The wind is blowing the garden to pieces. I run back and forth with a watering can chased by small dogs convinced that this is the best game yet invented.
Off early to the farmers’ market. As we crossed over the dam created on the old Riviersondereind Rivier (the River without End), there were white-capped waves and a gale-force wind. Pine and gum trees toppled across the mountain slopes. And when we pulled off the road to the old pine-clad farm stall, the Bedouin tents had blown over in the night so the market was cancelled. There is nothing under our control in this life.

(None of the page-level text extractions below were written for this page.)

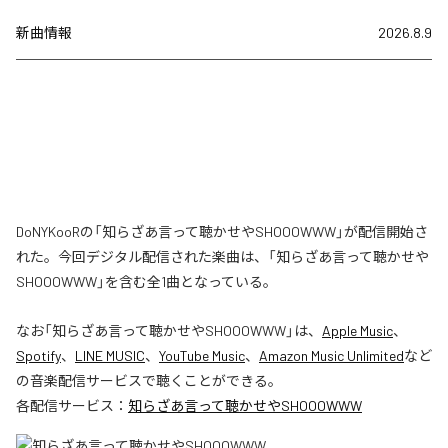
新曲情報
2026.8.9
DoNYKooRの「知らざあ言って聴かせやSHOOOWWW」が配信開始さ
れた。今回デジタル配信された楽曲は、「知らざあ言って聴かせや
SHOOOWWW」を含む全1曲となっている。
なお「
知らざあ言って聴かせやSHOOOWWW
」は、
Apple Music
、
Spotify
、
LINE MUSIC
、
YouTube Music
、
Amazon Music Unlimited
など
の音楽配信サービスで聴くことができる。
各配信サービス：
知らざあ言って聴かせやSHOOOWWW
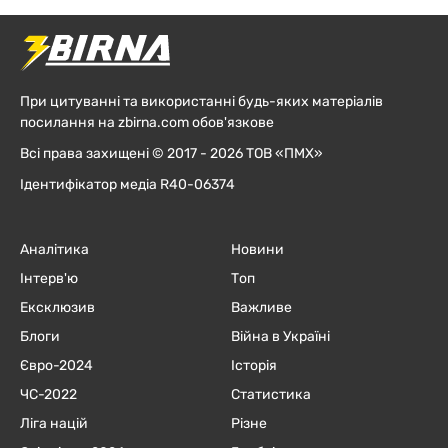
При цитуванні та використанні будь-яких матеріалів
посилання на zbirna.com обов'язкове
Всі права захищені © 2017 - 2026 ТОВ «ПМХ»
Ідентифікатор медіа R40-06374
Аналітика
Новини
Інтерв'ю
Топ
Ексклюзив
Важливе
Блоги
Війна в Україні
Євро-2024
Історія
ЧC-2022
Статистика
Ліга націй
Різне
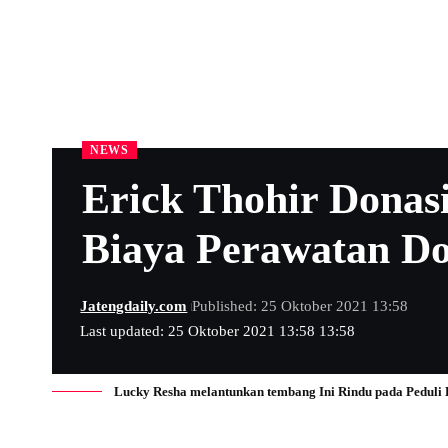
NEWS
Erick Thohir Donas
Biaya Perawatan Do
Jatengdaily.com
Published: 25 Oktober 2021 13:58
Last updated: 25 Oktober 2021 13:58 13:58
Lucky Resha melantunkan tembang Ini Rindu pada Peduli 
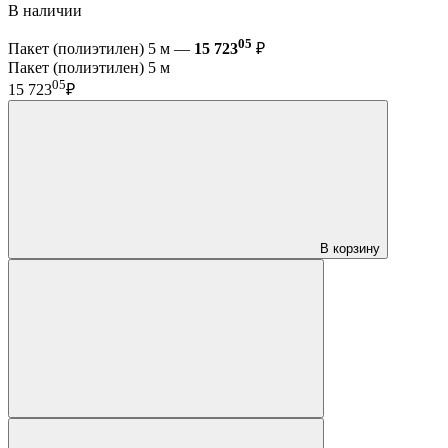
В наличии
05
Пакет (полиэтилен) 5 м —
15 723
₽
Пакет (полиэтилен) 5 м
05
15 723
₽
В корзину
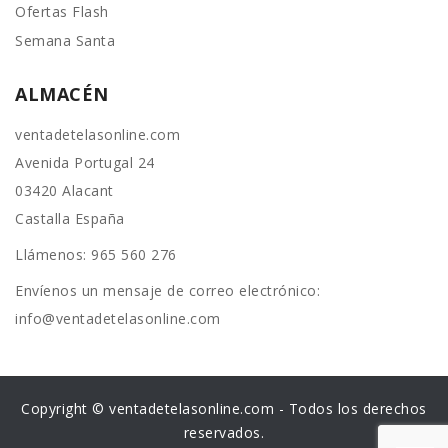
Ofertas Flash
Semana Santa
ALMACÉN
ventadetelasonline.com
Avenida Portugal 24
03420 Alacant
Castalla España
Llámenos:
965 560 276
Envíenos un mensaje de correo electrónico:
info@ventadetelasonline.com
Copyright © ventadetelasonline.com - Todos los derechos
reservados.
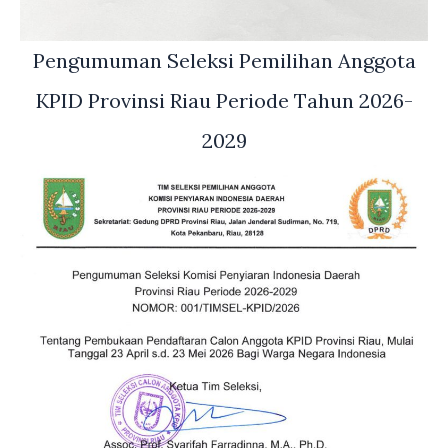
Pengumuman Seleksi Pemilihan Anggota
KPID Provinsi Riau Periode Tahun 2026-
2029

We drove to one of my favourite old hotels for coffee, the oldest coaching inn in South Africa. It was rundown and neglected, filled with tacky Indonesian furniture, and I had a lump in my throat remembering how lovely it had once been, the pretty light rooms with polished furniture, the sash windows and sprigged cotton curtains. A coaching inn Jane Austen would have liked. Then we went off to a new restaurant set up high on a windy hill, long airy barn-like interiors with views across the wheat fields and vineyards of the Overberg, and had a unexpectedly wonderful lunch of duckling with tangerines and lamb cutlets next to a deep golden slice of dauphinoise potatoes. The place buzzing with families and visitors from Gauteng, a dozen or more languages ululating in the air. We bought still-warm ciabattas, bottles of grape juice and apple juice, pots of planted basil and rainbow-stemmed Swiss chard. Then we took a long scenic drive to see crowds of blue cranes stalking about in newly harvested fields. Gorse a bright bitter yellow on the mountain slopes and electric-blue agapanthus lining the farm roads. But it was not a relaxing drive: reckless or drunken drivers speeding and overtaking us on corners along the quiet country roads, a new BMW convertible overturned in a ditch.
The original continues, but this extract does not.